I started contemplating a rewrite some time in December 2020. Github issues were piling up, and I could not keep up. Org-roam began as a simple (70 LOC) file-based linking system with a backlinks buffer, but it quickly accrued new features, many of which are brittle and interact poorly with each other. Org-roam v1 itself had gone through many redesigns, and it accumulated poor architectural decisions. For example, headline linking support was patched in, and many of the functions then had two separate code paths to support both files and headlines. I wanted to see if I could distill what I’ve learned building Org-roam v1 into a simpler, faster v2.

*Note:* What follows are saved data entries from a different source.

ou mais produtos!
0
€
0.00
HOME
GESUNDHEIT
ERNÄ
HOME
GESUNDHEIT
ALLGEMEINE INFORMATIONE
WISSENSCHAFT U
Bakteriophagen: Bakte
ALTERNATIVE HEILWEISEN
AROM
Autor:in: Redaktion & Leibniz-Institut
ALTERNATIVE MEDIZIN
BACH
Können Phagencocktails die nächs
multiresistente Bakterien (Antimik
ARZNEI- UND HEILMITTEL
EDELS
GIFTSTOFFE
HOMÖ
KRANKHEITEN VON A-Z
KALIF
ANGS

Also, I’d like to take this opportunity to clarify what Org-roam means to me, and hopefully seeing things from my point of view will allow you to be more empathetic of the current situation. I’m less crazed about note-taking paradigms than most people think. I still use and maintain Org-roam because it removes the friction in taking, accessing and synthesizing notes, and to achieve this I only need to use a tiny subset of its features. This makes it difficult for me to maintain or fix user-contributed features. Being the sole maintainer is really really hard: beyond my full-time job I have little mental capacity left to comprehend and resolve these issues that I don’t have first-hand experience with. With Emacs Lisp being a tinkerer’s language, I’d expected more open-source contributions, but it is what it is. It’s incredibly fun to work with Emacs Lisp once you learn the ropes! There’s no other programming environment that lets you step through your code the way Emacs does. I guess this was also in part due to the codebase for Org-roam being incredibly huge, and a good part of it consisted of hacky extensions of Org: there were parts that I myself could no longer comprehend.

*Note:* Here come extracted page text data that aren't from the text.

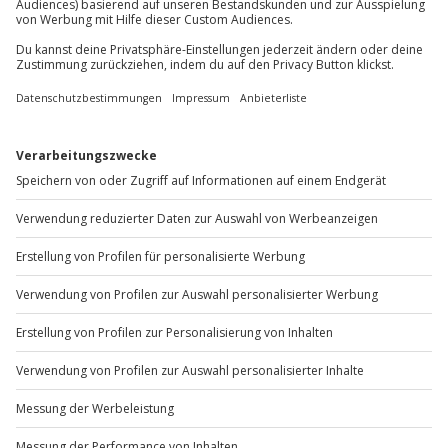
Sichere Dir attraktive Firmenkunden Vorteile.
+49 89 / 60 60 89 700
Mo-Fr: 9-17 Uhr
b2b@jochen-schweizer.de
www.b2b.jochen-schweizer.de/
Artikelnummer
:
26329
Andere Produkte entdecken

Part of this rewrite involves narrowing Org-roam’s scope, making it more manageable for me. The new Org-roam is designed to fulfill a singular purpose: it acts as dual representation to your plain-text Org-mode notes. It mirrors key information about your notes in a SQLite database, in a format that’s convenient for programatic queries. The main features (primarily creating and accessing notes) will continue to have first-class support. In addition, a public interface for accessing the database is provided, and some simple guidelines are laid for those who wish to build extensions on top of Org-roam.

With that, I can stay focused on keeping the core high quality, while those in the community who are more enthusiastic and exploratory about note-taking workflows can experiment with the public interface. This also allows me to be accountable to those who have shown support for my work. I hope that the restructuring will also invite more contributors.

What took me so long?

Because Org-roam v2 is a near complete rewrite, it provides a unique opportunity to make breaking changes. I wanted to get it right so users don’t have to jump through hoops to migrate their notes over again.

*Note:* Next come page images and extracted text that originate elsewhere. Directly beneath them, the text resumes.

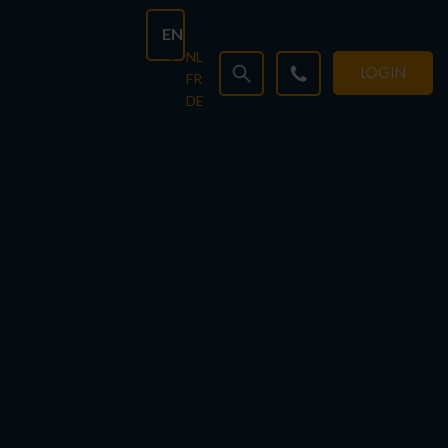
EN
NL
LOGIN
FR
DE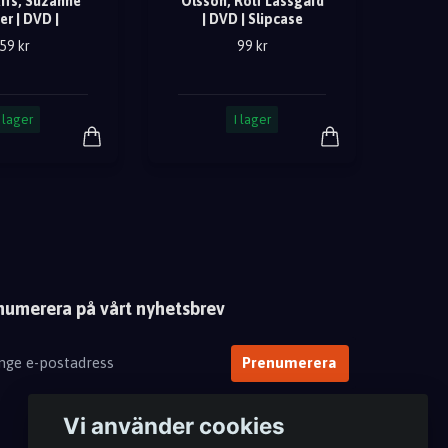
kifs, Suzanne
Olsson, Rolf Lassgård
er | DVD |
| DVD | Slipcase
59 kr
99 kr
I lager
I lager
numerera på vårt nyhetsbrev
Prenumerera
Vi använder cookies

2021 hasn’t exactly been a great year for me either. I’ve been chugging along whenever I had the time and willpower, which turned out to be a rare combination. I am indebted to many of the users in the community for continuously demonstrating passion for the project, providing early feedback, and answering any queries. I’m not as active in Slack or Discourse as I’d like to be, but I do read them from time to time. I’m particularly grateful to Noboru (@nobiot), who has been relentless in helping users and writing documentation, a practice he’s been keeping up for a while now. Boris (@d12frosted) has also been influential in some of the early architectural decisions of v2. I also appreciate everyone who provided support, monetary or otherwise. I hope you like what v2 has to offer.

What’s different?

The key difference between v1 and v2 is that v2 makes no distinction between a file note and a headline note. In v2, Org-roam views notes in terms of nodes, where a node is any headline or top-level file with an ID. This means that IDs are now compulsory.

This one requirement reduces a lot of overhead. We no longer need special hooks maintaining the validity of file: links, and no longer have to treat headline and file notes differently. Org-roam v2 removes 7000 lines of code while only re-adding about 4000, and even ships with a few more features than Org-roam v1.

Other notable new features include:

Wtf bro you just broke my config

Some people seem to think that I don’t care about backwards compatibility, and I think it’s okay releasing breaking changes. I can assure you it brings me more pain than pleasure doing so. I’m expecting a tirade of “XXX is broken” from unknowing package upgrades. And guess who has to deal with that? That’s right. Me.

The crux of the issue is that there are now two versions of the same package, which operate very differently (file links vs id links) but are in fact very similar. The main difference is that one of them (v1) will no longer be actively maintained by me. And when I say no longer actively maintained by me, it really means no longer actively maintained, because… you know why. I created a PR to MELPA to provide the Org-roam v1 so both packages can be easily installed, but the MELPA maintainers make a fair point that MELPA shouldn’t really be distributing orphaned packages.

Therefore, only Org-roam v2 will be distributed on MELPA, under the same name. That means that if you unknowingly upgrade your package from MELPA and obtain v2, then your config will break. You’ll however see an obnoxious warning that you’re now on v2. Those who wish to use v1 can obtain it from the repo, but I encourage you to try give v2 a try.

As a side note, always pin your packages! Even the poorest package managers for language ecosystems lets you specify the version of the package you want to install. Package maintainers can publish the breaking changes under a new major release and call it a day, without thinking about whether it will break production deployments, beacuse the responsibilty is on user to use the right version of the package. This infrastructure, while not the default for Emacs, is available, and you should use it! I like straight, but there’s many others like quelpa.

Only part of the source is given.